More people are retiring than are replacing them in the work force for one thing.
I find it more useful to solve problems vs trying to solve secondary effects. If the workforce of the USPS is not expanding then pay the remaining workers more. If you take the same percentage out of their pay you should be able to balance out the retirees. Why shouldn’t it be that way? If a worker today can get ten times as much done as a worker of some point in the past then pay that worker ten times as more.
Now you don’t have to worry about government money empires that lead to the crazy market conditions that caused the 08 crash.
It took me a while to figure out what you were saying. I think that could work up to a point where automation becomes affordable and replaces workers. To continue the thought, I suppose then we would have to pay the remaining workers ever-increasing wages until the only workers left are ones we can’t yet afford to automate.
I like that idea but I doubt anyone has the appetite to take that to the natural conclusion, i.e. the CEOs and decision makers would also be automated at some point (my guess is near the beginning).
It sometimes seems like there’s nothing good in this country congress won’t eventually destroy. The USPS was, and is, mostly an excellent organization. Only sabotage will bring it down.
Republicans are doing most of the destruction, not Congress as a whole.
Good for them… Degenerates in charge don’t understand anything less than hurt profits, so let’s hurt their profits.
So, Biden and Congress are going to step in again and break this strike like they did with train workers, right? They’re both logistics unions that will (apparently) cripple supply chains if they go on strike.
If they say there’s no legal mechanism for that: they have a template and it already passed constitutional tests - the same teeth the Railroad Labor Act has can just as easily be applied to UPS/FedEx/DHL via a new law.
If Biden and Congress aren’t consistent with their logic on this it just proves how deep in the railroad baron pockets they really are.
Except that the Biden Administration kept working with the railroad unions for months after the strike to pressure the railroad companies to give them sick leave, resulting in the railroad companies caving and giving the unions everything they wanted this spring. Union leaders are on record saying they couldn’t have gotten it done without the Administration’s help.

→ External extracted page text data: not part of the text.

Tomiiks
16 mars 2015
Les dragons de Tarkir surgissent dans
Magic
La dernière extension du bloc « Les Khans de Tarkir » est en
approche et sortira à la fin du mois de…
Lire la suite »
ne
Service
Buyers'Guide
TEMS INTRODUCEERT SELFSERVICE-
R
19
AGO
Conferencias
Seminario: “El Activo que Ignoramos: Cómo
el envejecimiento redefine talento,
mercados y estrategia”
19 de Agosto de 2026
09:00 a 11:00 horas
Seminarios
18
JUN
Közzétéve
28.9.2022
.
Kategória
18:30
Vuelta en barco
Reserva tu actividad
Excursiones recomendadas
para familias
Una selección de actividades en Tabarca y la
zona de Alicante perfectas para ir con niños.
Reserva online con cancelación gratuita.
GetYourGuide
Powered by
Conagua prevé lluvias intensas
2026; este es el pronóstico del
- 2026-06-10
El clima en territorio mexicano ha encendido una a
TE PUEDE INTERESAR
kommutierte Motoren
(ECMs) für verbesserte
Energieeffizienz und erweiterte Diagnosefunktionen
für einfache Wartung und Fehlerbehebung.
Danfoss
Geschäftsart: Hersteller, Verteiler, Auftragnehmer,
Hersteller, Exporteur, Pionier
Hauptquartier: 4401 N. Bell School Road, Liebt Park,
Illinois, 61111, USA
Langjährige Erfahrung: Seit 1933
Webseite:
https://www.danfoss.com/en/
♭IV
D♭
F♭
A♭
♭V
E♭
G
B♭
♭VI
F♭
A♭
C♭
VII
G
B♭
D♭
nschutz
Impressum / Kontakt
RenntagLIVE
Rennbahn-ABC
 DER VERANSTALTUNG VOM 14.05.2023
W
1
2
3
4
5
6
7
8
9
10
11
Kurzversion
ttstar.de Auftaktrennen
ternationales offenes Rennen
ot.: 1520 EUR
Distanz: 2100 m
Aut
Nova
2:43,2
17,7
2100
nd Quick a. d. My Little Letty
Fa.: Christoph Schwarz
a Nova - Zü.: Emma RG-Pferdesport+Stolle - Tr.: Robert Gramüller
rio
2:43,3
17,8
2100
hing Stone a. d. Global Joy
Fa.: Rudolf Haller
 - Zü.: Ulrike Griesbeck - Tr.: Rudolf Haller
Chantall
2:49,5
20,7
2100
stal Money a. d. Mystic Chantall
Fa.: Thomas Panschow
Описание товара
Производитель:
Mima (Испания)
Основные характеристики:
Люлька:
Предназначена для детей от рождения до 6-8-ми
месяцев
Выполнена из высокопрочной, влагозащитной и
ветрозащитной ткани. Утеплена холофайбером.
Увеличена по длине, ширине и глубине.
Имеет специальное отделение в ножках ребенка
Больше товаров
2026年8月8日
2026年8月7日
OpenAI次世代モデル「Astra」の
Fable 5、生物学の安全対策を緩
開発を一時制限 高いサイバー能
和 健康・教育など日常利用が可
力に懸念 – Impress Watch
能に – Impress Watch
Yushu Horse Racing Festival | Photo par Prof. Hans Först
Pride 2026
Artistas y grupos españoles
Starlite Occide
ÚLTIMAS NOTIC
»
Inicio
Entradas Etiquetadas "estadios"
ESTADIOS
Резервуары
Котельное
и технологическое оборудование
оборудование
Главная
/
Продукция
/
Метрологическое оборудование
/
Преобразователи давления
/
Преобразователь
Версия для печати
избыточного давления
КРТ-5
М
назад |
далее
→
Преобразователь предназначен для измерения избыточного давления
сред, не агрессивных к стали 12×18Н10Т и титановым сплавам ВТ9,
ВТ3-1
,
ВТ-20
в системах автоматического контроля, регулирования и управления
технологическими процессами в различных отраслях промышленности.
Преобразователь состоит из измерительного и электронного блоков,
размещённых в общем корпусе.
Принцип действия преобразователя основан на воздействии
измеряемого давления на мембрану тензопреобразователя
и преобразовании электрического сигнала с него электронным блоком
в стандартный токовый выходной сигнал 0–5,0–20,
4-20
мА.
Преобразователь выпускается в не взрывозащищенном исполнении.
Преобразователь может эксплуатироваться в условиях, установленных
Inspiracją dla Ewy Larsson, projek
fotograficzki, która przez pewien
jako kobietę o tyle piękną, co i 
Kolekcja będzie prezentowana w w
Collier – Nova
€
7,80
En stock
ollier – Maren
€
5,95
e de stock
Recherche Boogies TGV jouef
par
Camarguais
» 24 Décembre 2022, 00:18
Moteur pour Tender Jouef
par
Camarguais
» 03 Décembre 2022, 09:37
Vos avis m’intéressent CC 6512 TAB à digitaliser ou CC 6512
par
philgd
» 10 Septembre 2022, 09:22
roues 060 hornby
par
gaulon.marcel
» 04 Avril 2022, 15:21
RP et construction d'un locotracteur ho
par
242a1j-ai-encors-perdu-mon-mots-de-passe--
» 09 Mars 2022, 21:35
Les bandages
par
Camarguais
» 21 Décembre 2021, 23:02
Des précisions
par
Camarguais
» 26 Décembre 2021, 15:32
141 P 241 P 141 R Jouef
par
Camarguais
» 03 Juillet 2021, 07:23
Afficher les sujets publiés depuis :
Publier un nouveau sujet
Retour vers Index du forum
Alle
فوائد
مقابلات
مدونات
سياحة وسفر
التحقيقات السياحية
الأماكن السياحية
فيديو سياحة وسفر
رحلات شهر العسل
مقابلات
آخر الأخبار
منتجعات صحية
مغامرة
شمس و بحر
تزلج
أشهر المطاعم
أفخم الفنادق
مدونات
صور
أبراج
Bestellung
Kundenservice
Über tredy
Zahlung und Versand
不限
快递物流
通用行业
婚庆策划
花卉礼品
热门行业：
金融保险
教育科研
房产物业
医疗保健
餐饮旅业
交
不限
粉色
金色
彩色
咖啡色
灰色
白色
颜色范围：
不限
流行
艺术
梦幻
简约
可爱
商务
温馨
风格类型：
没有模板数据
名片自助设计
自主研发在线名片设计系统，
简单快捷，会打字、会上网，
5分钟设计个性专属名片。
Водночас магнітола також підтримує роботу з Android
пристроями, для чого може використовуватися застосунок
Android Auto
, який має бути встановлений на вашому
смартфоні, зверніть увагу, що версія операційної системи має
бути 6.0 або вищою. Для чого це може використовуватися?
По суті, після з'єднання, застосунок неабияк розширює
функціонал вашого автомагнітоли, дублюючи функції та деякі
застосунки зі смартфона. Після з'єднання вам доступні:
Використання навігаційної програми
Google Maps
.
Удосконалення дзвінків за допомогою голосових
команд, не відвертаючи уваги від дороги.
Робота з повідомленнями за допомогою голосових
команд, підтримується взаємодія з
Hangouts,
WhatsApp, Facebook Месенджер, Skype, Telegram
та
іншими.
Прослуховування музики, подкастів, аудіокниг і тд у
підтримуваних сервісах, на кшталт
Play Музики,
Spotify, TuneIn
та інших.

But progress doesn’t sell as well in the papers as doom and despair, so almost no one knows about it.
Oh shit, thanks for this.
So…in other words…justice delayed is not justice denied? The workers just need to shut up and live with bad contracts - we just need to trust they’ll do the right thing?
The result was:
-
Labor got crushed - effectively the government did their negotiating for them. Why pay dues to a union that can’t even strike and can’t even negotiate by itself?
-
Railroads made absolute fortunes
-
A pittance was doled out since they had so much bad PR due to all the train derailments
Personally, I think it’s hypocritical the government tells two groups with the same criticality to supply chains two different things. For one group, it’s a threat to the nation and our financial survival, so they can’t go on strike. For the other group, silence.
To be blunt, did you read either of the articles I linked? Because none of your bullet points are correct in any way, shape, or form.